# Ranger 32



## TSOJOURNER (Dec 16, 1999)

I was thinking about buying a Ranger 32 to PHRH Club race. I want some opinions and thoughts about the boat. Anything that I should look for as problems wiith the boat?
Thanks


----------



## Jeff_H (Feb 26, 2000)

These Gary Mull designed early IOR raceboats were a minature version of the Ranger 37. They were available in two versions, one a completely stripped out raceboat and the other with a simple, workable interior. 

Like many race boats of this era, the Ranger was designed just before some big break throughs in yacht design.
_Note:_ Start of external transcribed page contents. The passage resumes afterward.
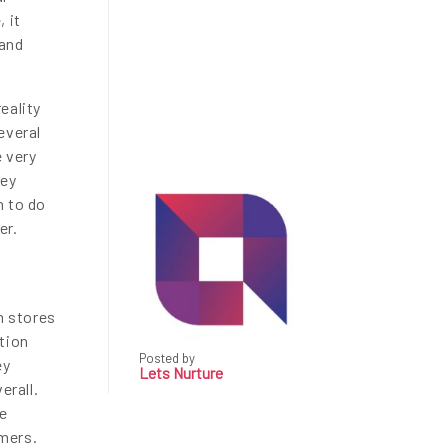
 it
 and
eality
everal
e very
hey
n to do
er.
m stores
tion
Posted by
ey
Lets Nurture
erall.
re
mers.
These boats were very light for their era but comparatively heavy by any objective standard. They were not all that well engineered compared to the boats that shortly after them. 

Like most early IOR boat these boats had comparatively short waterlines which made them quite slow in an absolute sense when compared to boats that came shortly after them. They were also a little bit tender being designed to be sailed by very big crews sitting out on the rail.
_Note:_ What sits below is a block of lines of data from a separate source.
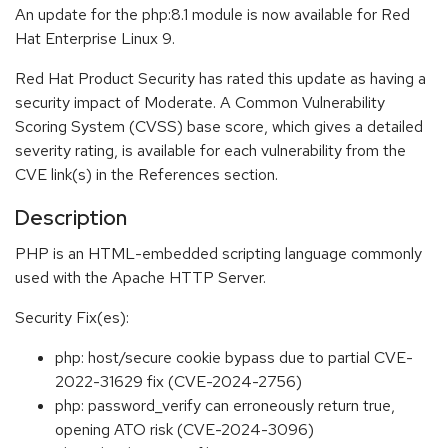
An update for the php:8.1 module is now available for Red
Hat Enterprise Linux 9.
Red Hat Product Security has rated this update as having a
security impact of Moderate. A Common Vulnerability
Scoring System (CVSS) base score, which gives a detailed
severity rating, is available for each vulnerability from the
CVE link(s) in the References section.
Description
PHP is an HTML-embedded scripting language commonly
used with the Apache HTTP Server.
Security Fix(es):
php: host/secure cookie bypass due to partial CVE-
2022-31629 fix (CVE-2024-2756)
php: password_verify can erroneously return true,
opening ATO risk (CVE-2024-3096)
IOR boats of that era depended on huge genoas and had tiny mainsails. This set up required a very big sail inventory and lots of sail changes to be race competitive and made for hard boats to sail short handed. 

I think the Ranger 32 will have some hurdles if used as a PHRF race boat. Boats like the Ranger 32 sail at their best in a narrow range of conditions. In the case of the Ranger 32, they sail best in 8 to 12 knots of air and in flat water. They are not so hot in lighter or heavier conditions. The problem is that PHRF really rewards boats that are well rounded and so can sail fast in a wide range of conditions and which can shift gears quickly. A good example of an ideal PHRF race boat in your general size and price range would be the Soverel 33. These boats are quite fast in all conditions and with their 10 newer deck layouts are also much easier to race. At over a minute a mile faster, boat for boat the Soverel is a much faster boat but what is really singificant is that the Soverel 33''s can generally sail to that rating in a wide range of conditions and very quickly shift up and down. 

Good luck,
Jeff


----------



## SailRedoctober (Sep 13, 2002)

If you own a Ranger 32 you''ll know that they are great PHRF racers. When Gary Mull was asked to design the 32 he wanted to make it and all around racer. (Roundup 1976) If you look at the design it is somewhat different than the 37. It was designed for both light and heavy air. The waterline is about 26 feet and with the trailing edge of the rutter at 28. You don''t need many on the rail because of the Tumblehome design. It heals to 20 degree''s quickly and than stays there forever. There are several 32 owners that have been very sucessful with their boats. This year we raced our Ranger 32 in our clubs class A summer around cans. We were first place boat. Boats that were in the class include Metal Mast 37, C&C 35, Ben 40, Stevens 37, new 36.7, ben 32, etc. We were first in the 20 hundred club Block Island race, First in the West Bay ladies Regatta, first in the Dickerson Regatta, first in the AHYC ladies race, third in the RIYC ladies race, First in the Fantastic Plastic regatta, and considered it a light year for racing. We have never not placed in the first thre posistions this year. We were racing jib and main, have fulling, and limited new sail''s (i.e. new main and jib). We get credits that include 9 secs for rf and sail size. The rig has oversized wire and every thing on this boat was over built.
With all the good things comes the bad. With the set up you do need 4 people or more to race. Five is a good number.


----------